FBI Investigates 25 Basquiat Works Exhibited at Florida Museum
- May 30, 2022 23:39
The New York Times reports that the FBI Art Crime Team is "investigating the authenticity of 25 paintings that the Orlando Museum of Art says were created by Basquiat." The works are said to have been painted by Jean-Michel Basquiat in the 1980s, recovered from a storage unit in 2012, and largely exhibited in public only this year.
Doubts first surfaced, the New York Times noted, after the FedEx typeface on the cardboard used in the artworks was dated to after 1994 — six years after the artist’s death. While other questions involving authenticity have emerged, the paintings’ owners and the Orlando museum’s director and chief executive, Aaron De Groft, say the works in the current "Heroes and Monsters" exhibition are nonetheless by Basquiat.
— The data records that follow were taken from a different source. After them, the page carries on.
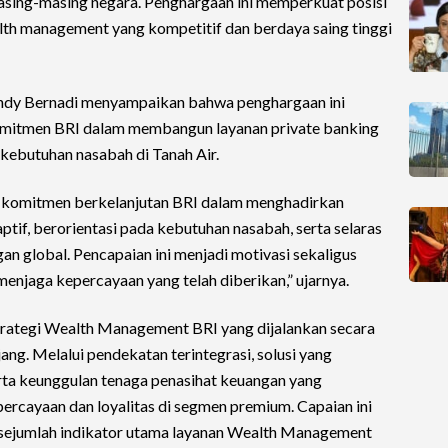
masing-masing negara. Penghargaan ini memperkuat posisi
lth management yang kompetitif dan berdaya saing tinggi
endy Bernadi menyampaikan bahwa penghargaan ini
mitmen BRI dalam membangun layanan private banking
 kebutuhan nasabah di Tanah Air.
ri komitmen berkelanjutan BRI dalam menghadirkan
if, berorientasi pada kebutuhan nasabah, serta selaras
n global. Pencapaian ini menjadi motivasi sekaligus
enjaga kepercayaan yang telah diberikan,” ujarnya.
trategi Wealth Management BRI yang dijalankan secara
ang. Melalui pendekatan terintegrasi, solusi yang
rta keunggulan tenaga penasihat keuangan yang
ercayaan dan loyalitas di segmen premium. Capaian ini
 sejumlah indikator utama layanan Wealth Management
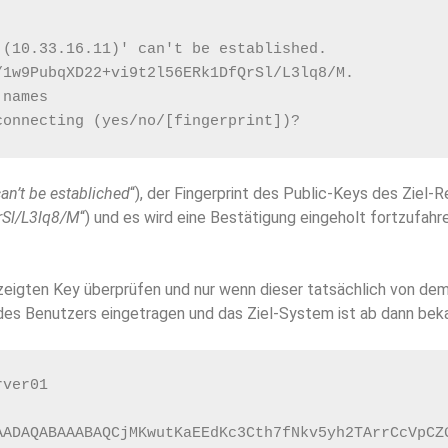
 (10.33.16.11)' can't be established.
/1w9PubqXD22+vi9t2l56ERk1DfQrSl/L3lq8/M.
 names
connecting (yes/no/[fingerprint])?
can’t be establiched
“), der Fingerprint des Public-Keys des Ziel-
Sl/L3lq8/M
“) und es wird eine Bestätigung eingeholt fortzufahre
zeigten Key überprüfen und nur wenn dieser tatsächlich von de
 des Benutzers eingetragen und das Ziel-System ist ab dann bek
rver01
AADAQABAAABAQCjMKwutKaEEdKc3Cth7fNkv5yh2TArrCcVpCZ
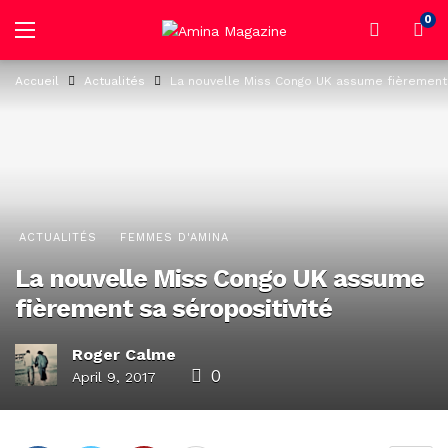
0
Accueil
Actualités
La nouvelle Miss Congo UK assume fièrement 
ACTUALITÉS
FEMMES D'AMINA
La nouvelle Miss Congo UK assume
fièrement sa séropositivité
Roger Calme
0
April 9, 2017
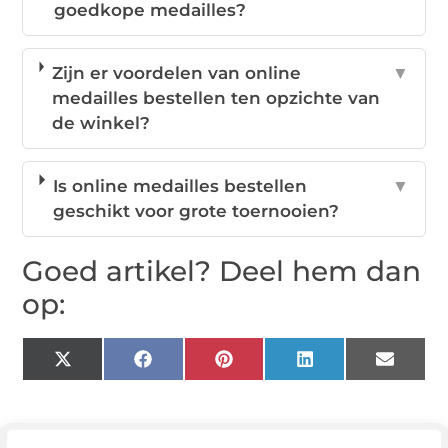
goedkope medailles?
Zijn er voordelen van online
▼
medailles bestellen ten opzichte van
de winkel?
Is online medailles bestellen
▼
geschikt voor grote toernooien?
Goed artikel? Deel hem dan
op:
X
Facebook
Pinterest
LinkedIn
Email
(Twitter)
Tags:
From the Orlando Museum of Art: "Heroes and Monsters presents a rare group of paintings from a private collection that are being shown for the first time at the Orlando Museum of Art. The 25 works were created in 1982 while the artist was living temporarily in Los Angeles, California. This is considered by many to be Basquiat’s best period in his short career. By 1982, he had established his distinctive raw expressionistic style and the symbolic vocabulary that would continue to recur in his work. His paintings often contrasted powerful forces within society and perhaps within himself as seen in Heroes & Monsters: Jean-Michel Basquiat, The Thaddeus Mumford, Jr. Venice Collection."